Uma vida, várias histórias
Fabiana de Castilho

6º capítulo

         Nós nos conhecemos em meu primeiro mês nos Estados Unidos, em um night club da região. Ele sempre muito gentil, educado e o único que me tratava de forma decente. Começamos a namorar. Conversávamos bastante. Ele era uma espécie de amigo, confidente e que sempre me dava força para continuar, sem esmorecer. Um dia, cansada de tudo o que estava passando, trabalhando sem salário, sem poder estudar, sem grana para comprara comida e pagar as contas, resolvi aceitar seu convite para morarmos juntos. Hoje sei que tomei esta decisão de cabeça quente e movida pelo calor da situação. No começo "tudo eram flores". Ele sempre fazia de tudo para me ver bem, desde que ele pudesse ter algum proveito de tudo isso. Só que percebi  tarde demais.
  Depois de alguns meses juntos começaram as mudanças e as primeiras imposições e  regras, para este novo jogo. A primeira foi o casamento. Algo que realmente nunca desejei. Nem com ele, nem com ninguém. Não tive muitas escolhas. Estava sem dinheiro e quase tudo o que recebia em meu novo trabalho, como baba, mandava para ajudar minha família, no Brasil, a pagar as contas e quitar o financiamento da casa. Não tinha nem para uma passagem. E a pressão foi aumentando ate o dia em que ele resolveu ser taxativo: — Ou a gente casa ou você vai ter que procurar outro lugar para ficar.
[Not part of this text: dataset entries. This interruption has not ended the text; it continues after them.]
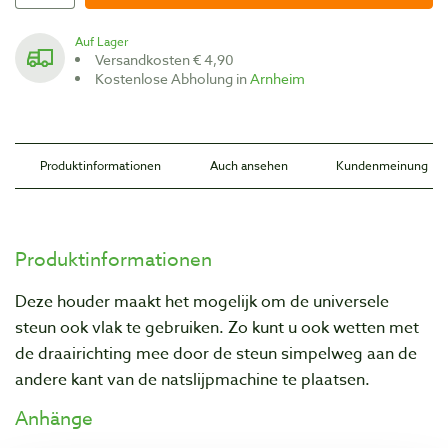
Auf Lager
Versandkosten € 4,90
Kostenlose Abholung in
Arnheim
Produktinformationen
Auch ansehen
Kundenmeinung
Produktinformationen
Deze houder maakt het mogelijk om de universele
steun ook vlak te gebruiken. Zo kunt u ook wetten met
de draairichting mee door de steun simpelweg aan de
andere kant van de natslijpmachine te plaatsen.
Anhänge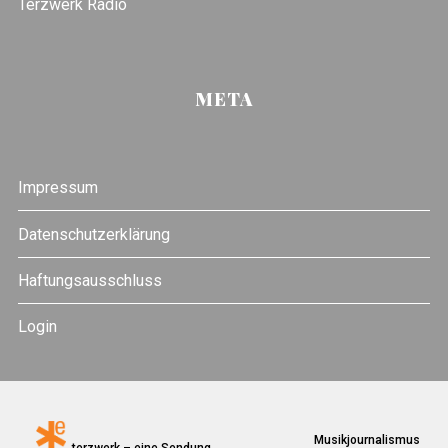
Terzwerk Radio
META
Impressum
Datenschutzerklärung
Haftungsausschluss
Login
Musikjournalismus
terzwerk – eine Sendung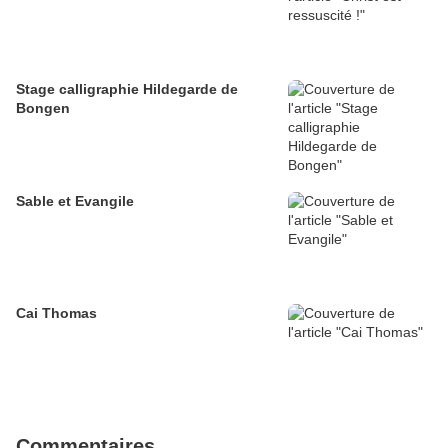
Stage calligraphie Hildegarde de
Bongen
Sable et Evangile
Cai Thomas
Commentaires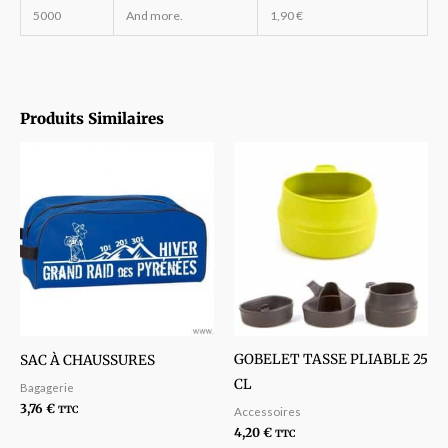
5000
And more.
1,90
€
Produits Similaires
GOBELET TASSE PLIABLE 25
SAC À CHAUSSURES
CL
Bagagerie
3,76
€
TTC
Accessoires
4,20
€
TTC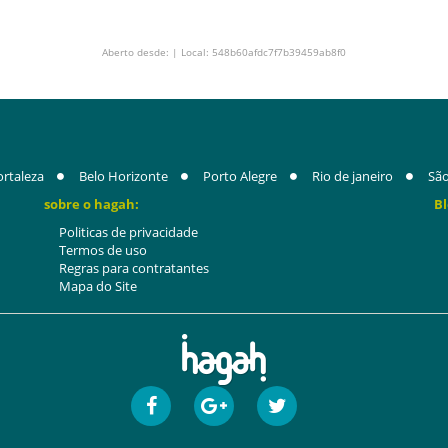
Aberto desde: | Local: 548b60afdc7f7b39459ab8f0
ortaleza
Belo Horizonte
Porto Alegre
Rio de janeiro
São
sobre o hagah:
Bl
Politicas de privacidade
Termos de uso
Regras para contratantes
Mapa do Site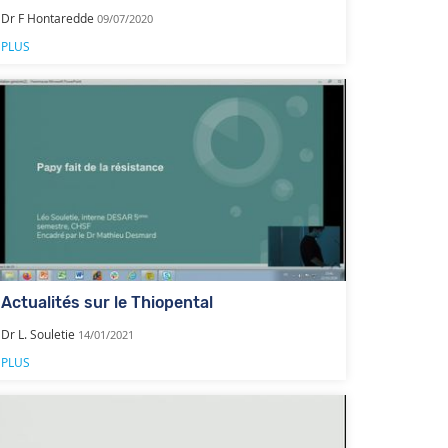
Dr F Hontaredde
09/07/2020
PLUS
Actualités sur le Thiopental
Dr L. Souletie
14/01/2021
PLUS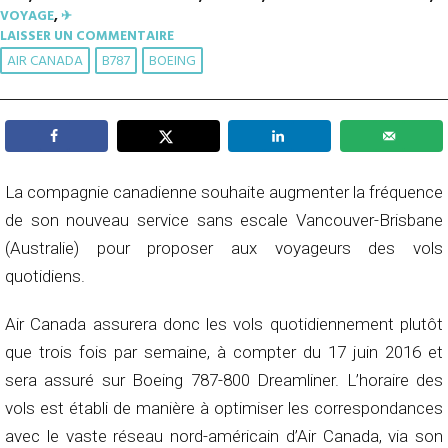
VOYAGE
,
✈︎
LAISSER UN COMMENTAIRE
AIR CANADA
B787
BOEING
La compagnie canadienne souhaite augmenter la fréquence
de son nouveau service sans escale Vancouver-Brisbane
(Australie) pour proposer aux voyageurs des vols
quotidiens.
Air Canada assurera donc les vols quotidiennement plutôt
que trois fois par semaine, à compter du 17 juin 2016 et
sera assuré sur Boeing 787-800 Dreamliner. L’horaire des
vols est établi de manière à optimiser les correspondances
avec le vaste réseau nord-américain d’Air Canada, via son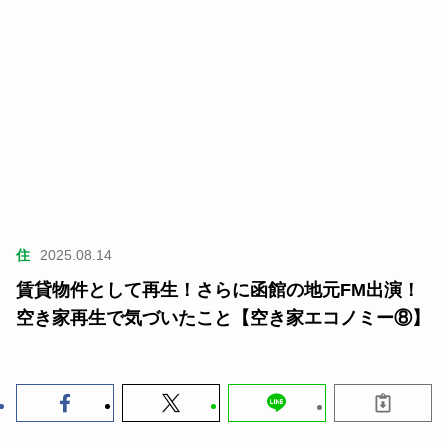
住
2025.08.14
賃貸物件として再生！さらに函館の地元FM出演！
空き家再生で気づいたこと【空き家エコノミー⑧】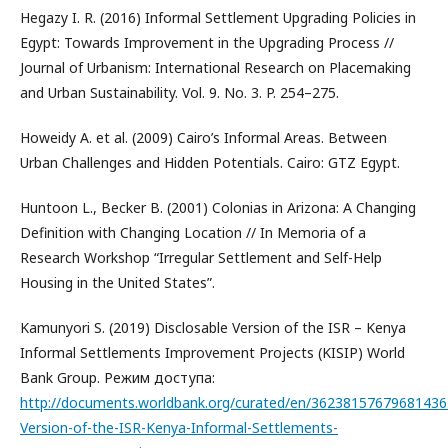
Hegazy I. R. (2016) Informal Settlement Upgrading Policies in
Egypt: Towards Improvement in the Upgrading Process //
Journal of Urbanism: International Research on Placemaking
and Urban Sustainability. Vol. 9. No. 3. P. 254–275.
Howeidy A. et al. (2009) Cairo’s Informal Areas. Between
Urban Challenges and Hidden Potentials. Cairo: GTZ Egypt.
Huntoon L., Becker B. (2001) Colonias in Arizona: A Changing
Definition with Changing Location // In Memoria of a
Research Workshop “Irregular Settlement and Self-Help
Housing in the United States”.
Kamunyori S. (2019) Disclosable Version of the ISR – Kenya
Informal Settlements Improvement Projects (KISIP) World
Bank Group. Режим доступа:
http://documents.worldbank.org/curated/en/36238157679681436
Version-of-the-ISR-Kenya-Informal-Settlements-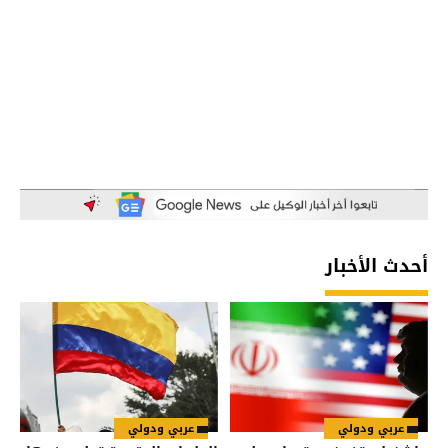
أحدث الأخبار
عربي ودولي
عربي ودولي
  Parece absurdo, mas eu aceitei. Fique apavorada com a idéia de não ter para onde ir. Não podia voltar para casa, não conhecia ninguém, sem grana e o futuro que ele me oferecia era tentador. Casa, estudo, possibilidade de um trabalho melhor e mais chances de ajudar minha família. Hoje eu entendo bem a expressão "vender a alma para o diabo". Foi o que eu fiz. Vendi minha alma a um diabo bastante sedutor. Ele sabia de minhas necessidades, me ofereceu um mundo que eu nunca tive e eu aceitei. Só que quando "assinei o contrato" esqueci de ler as letrinhas miúdas no fim da página. E ele foi me dando corda, até resolver que era chegada a hora de puxar o nó.
  E foi então que percebi o buraco em que estava caindo. O respeito acabou e deu lugar a uma serie de cobranças e obrigações. Um novo comportamento foi traçado para mim e mais uma vez, tive que deixar de ser eu mesma e representar o papel da mulher perfeita, dona de casa zelosa e amável, a qual ele sempre apresenta com muito orgulho. Em troca eu teria uma boa vida, poderia estudar, pensar em ter um emprego melhor...
  E quando consegui tirar o manto que eu havia colocado em frente a meus olhos foi que descobri que estava doente. E com a pior de todas as doenças. A da alma. A que tira, pouco a pouco, todas as ilusões e sonhos, e que remédios não podem curar. Novamente tive vontade de morrer. Cheguei a colocar um revolver na boca, mas não tive coragem de puxar o gatilho. O medo me dominou mais uma vez.
  Os dias passaram a ser motivo de tortura para mim. A noite um acalento para minha dor. Uma morte aparente que funciona como fuga da situação em que me coloquei e na qual não encontro porta para abrir. Eu sei que ela esta lá. Mas não a vejo. E se encontrá-la não sei como vou abrir, pois perdi todas as chaves.
  O homem com quem vivo, não e nem de longe é quem eu imaginava e sonhava.  Eu sei que o príncipe total não existe e que ele tem mais dias de sapo do que de realeza. Sei também que as história de fada só tem um final feliz porque acabam com casamento e ninguém volta para contar como foi a vida da Branca de Neve ou da Cinderela após a lua de mel ou após dois meses de convivência, debaixo do mesmo teto, com seus parceiros. Ai eu acredito que a frase "e viveram felizes para sempre" mudaria para " e viveram felizes até que resolveram dividir o mesmo banheiro após a terrível idéia de matrimônio".
  Quanto ao amor? Vou pensar em algo para dizer. Mas antes, preciso reformular algumas idéias que pulsam em minha mente.